■ **SOURCE RECORDS**
┏━━

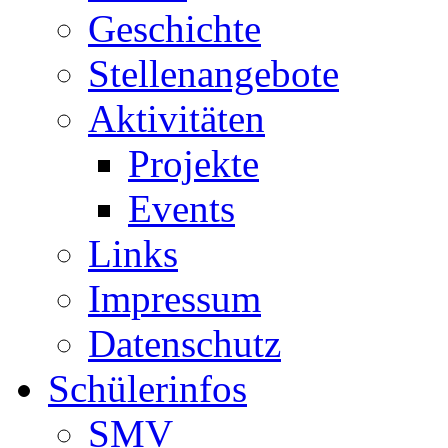
Geschichte
Stellenangebote
Aktivitäten
Projekte
Events
Links
Impressum
Datenschutz
Schülerinfos
SMV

┗━━

■ **REQUIREMENT**
Please repeat the entries above exactly, leaving out any pictures.

■ **SOLUTION FOR THIS TASK**
Geschichte
Stellenangebote
Aktivitäten
Projekte
Events
Links
Impressum
Datenschutz
Schülerinfos
SMV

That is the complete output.